Other providers appear to be fair game again. Obama would get $135 billion over 10 years from drug companies by requiring them to offer discounts to low-income patients. The drugmakers' trade association says that would eliminate thousands of jobs and result in higher premiums.

Hospitals that swallowed $155 billion in reduced payments under last year's health law face an additional $50 billion cut under Obama's plan. They, too, have launched an ad campaign and are focusing on the potential job loss at hospitals — often a community's largest employer.

"Whatever it takes," says Rick Pollack, executive vice president for advocacy and public policy at the American Hospital Association.

Insurers continue to profit under the popular Medicare Advantage program, which bundles benefits together, but it was cut $200 billion under last year's overhaul. They are fighting changes in Medigap coverage and endorsing a plan to enroll people who qualify for both Medicare and Medicaid in private health plans.

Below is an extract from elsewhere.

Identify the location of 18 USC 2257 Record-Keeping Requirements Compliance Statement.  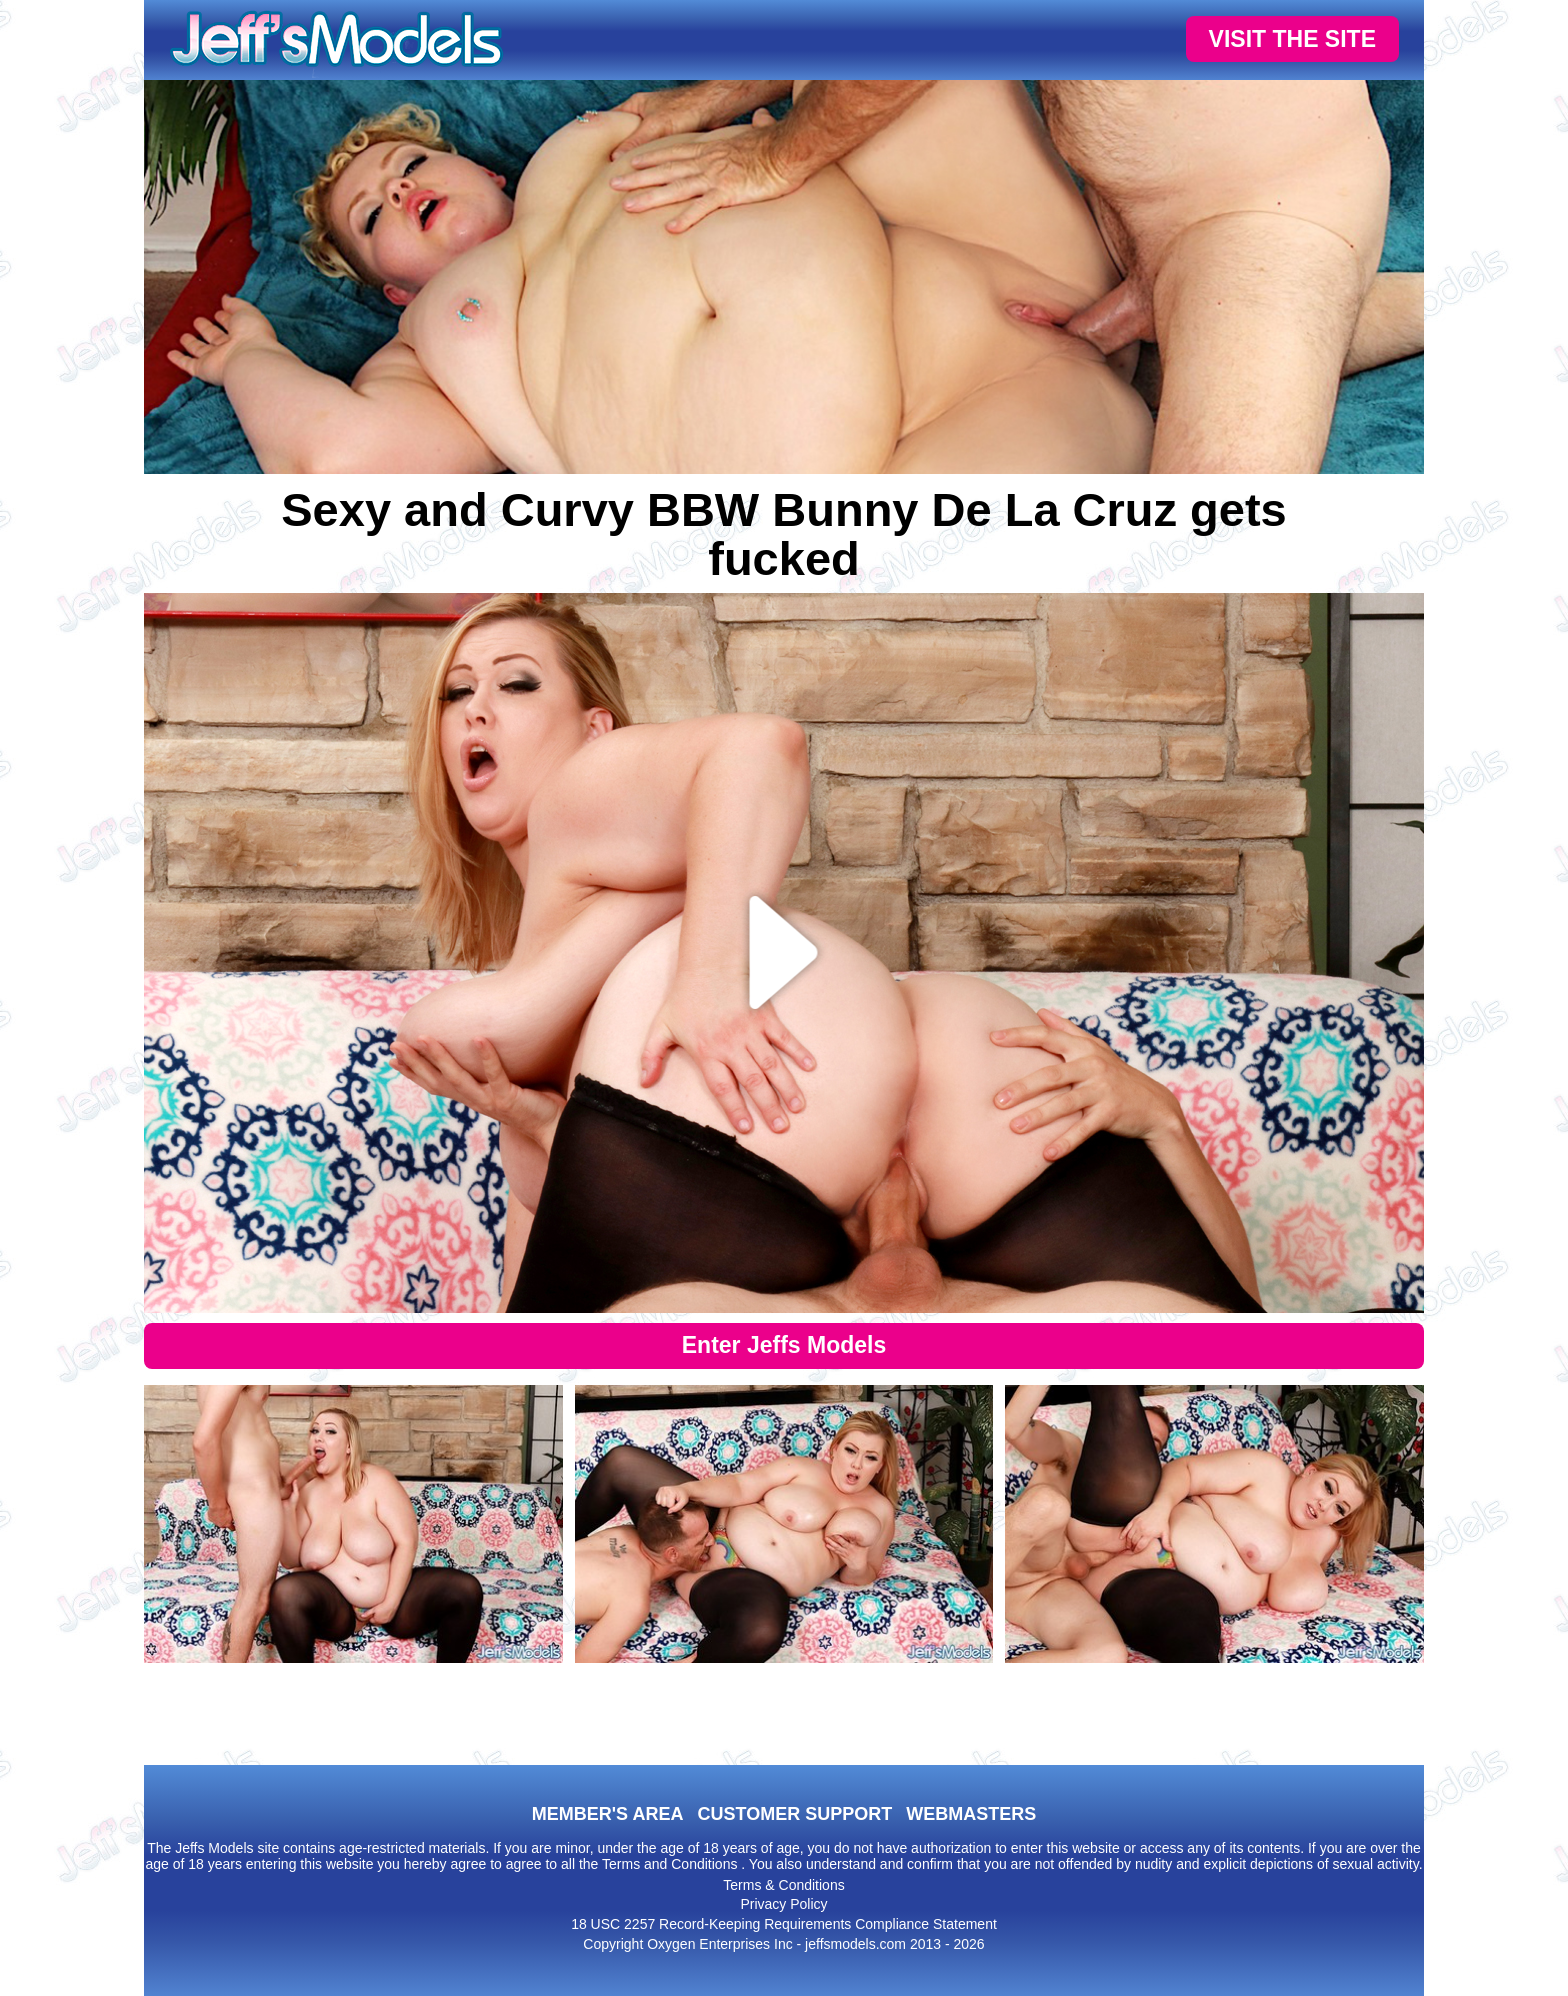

Also on the chopping block are medical colleges and teaching hospitals that train doctors while providing much of the nation's Medicaid and charity care. The Association of American Medical Colleges is running ads to "make sure that we connect the dots for people," says chief advocacy officer Atul Grover.

Providers argue that the more reimbursements are reduced, the more likely it is that doctors and others will limit Medicare patients, as they have done with Medicaid. Most would rather accept the threatened 2% across-the-board cut than anything worse. "All the providers are in a tenuous situation," says Chip Kahn, president of the Federation of American Hospitals. "Across-the-board reductions are brutal justice. But on the other hand, it's better than the alternative."

5 Root out waste and inefficiency

If providers fight successfully to avoid further cuts and lawmakers are afraid to hit beneficiaries, the debate could turn to waste, fraud and abuse.

Medicare is considered a high-risk program by the Government Accountability Office because it's prone to high rates of fraud, waste, abuse and improper payments. The GAO estimates that $48 billion was lost through improper payments in 2010 — nearly 10% of Medicare's total cost.

Government recovery efforts have lagged far behind the problem. Inspector general reports show that just $4 billion was recovered last year from improper payments in government health care programs. Last year's health care law called for about $6 billion in savings by cracking down on waste and fraud.

The attraction of targeting fraudulent and inefficient health care providers is obvious: Unlike all the other cost-saving measures, it doesn't diminish the nation's health care system. "If you put less money into health care," Steuerle says, "to some extent, you're going to get less health care."